Compression update: From the left/passenger side - Cylinder 1 - 140-150 psi Cylinder 2 - 140 psi Cylinder 3 - 125 psi Cylinder 4 - 125 psi All were checked multiple times.
They make an engine flush you can add before draining the oil... I bought a quart of it once and after reading all the details of what it does I decided to only risk using 1/3 of a quart of it because it seemed like it was designed for big old engines, not tiny little Prius engines.
A few months ago the tops of the pistons were looking a little dark, I used the Mopar Combustion Chamber Cleaner, definitely made a difference. Cleaned off a ton of the carbon from the top at least.
One nice thing about a leakdown, rather than compression, tester is that you get to use your ears to figure out where the pressure from cyls 3 and 4 is going. Is there a burned or tight valve? (Hear it in the exhaust or the intake.) Blowing by rings? (Hear it in the crankcase.) Or are 3 and 4 getting friendly and gossiping through the head gasket? (I'm not sure just what sound would give that away, but it is another possibility when two adjacent cylinders have low compression.) Normal compression test goes a little too fast and chaotically to make judgments like that (though has its own bag of tricks, like a bit of oil in the cylinder to rule rings in or out).

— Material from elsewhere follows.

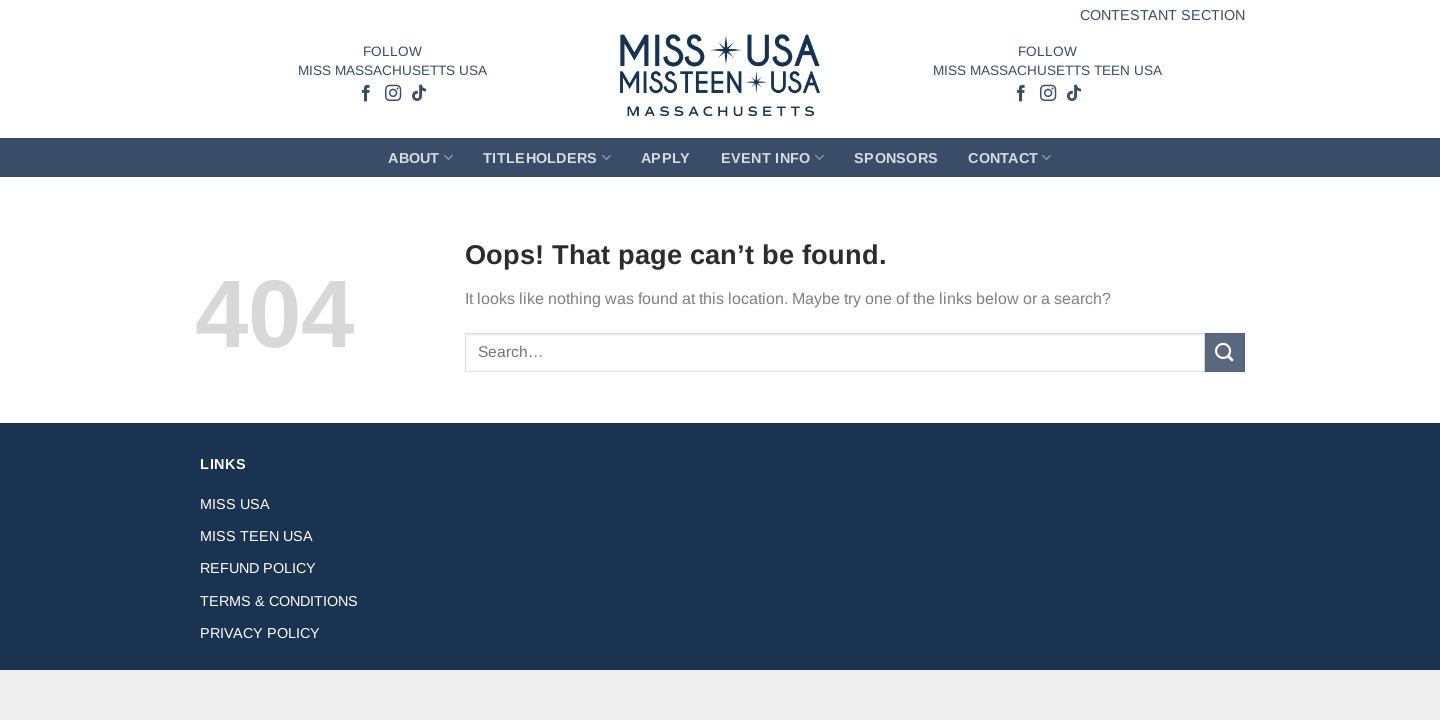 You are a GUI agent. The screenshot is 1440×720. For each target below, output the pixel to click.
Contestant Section (1162, 15)
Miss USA (235, 504)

I agree...unfortunately I don’t have an air compressor to do a leakdown test. I’ll have to check with a local garage. I’ve used the oil in the chamber trick before, in my Porsche 914 trying to chase a no-start issue. Completely different car, that one. Anyway, would you suggest I look at the valves and lifters first, or have a leakdown test done?
Hi Having a similar issue with an 08 gen2 at the moment, ironically the same mileage (530,000km) Getting cold start knock for a couple seconds (most but not all) mornings What gets me is there's no codes for engine misfire, this car actually has no trouble codes at all and drives great Has pretty bad service history, dirty water in the radiator (no coolant) filthy inside the rocker cover! noisy top end/ lifters Starting to wonder if its related to valve set not working properly due to the filthy oil, think i will try a bottle of flush or a quart of diesel in the oil lol, nothing to lose the engine is a real grub! Cheers
I can't think of a powerful argument either way. If you would have to go somewhere for a leakdown test, but could peek under the valve cover from home, that might be tempting ... on the other hand, if you don't have a new valve cover gasket handy, you might end up leaky if you reuse the old one, so there might be a "go somewhere" step either way.
Hmmmm...a valve cover gasket is like $10 from rockauto, I might as well try to look inside there first. If the 3 and 4 valves and lifters are noticeably askew, that may answer the question. We’re not driving the car in this condition anyway.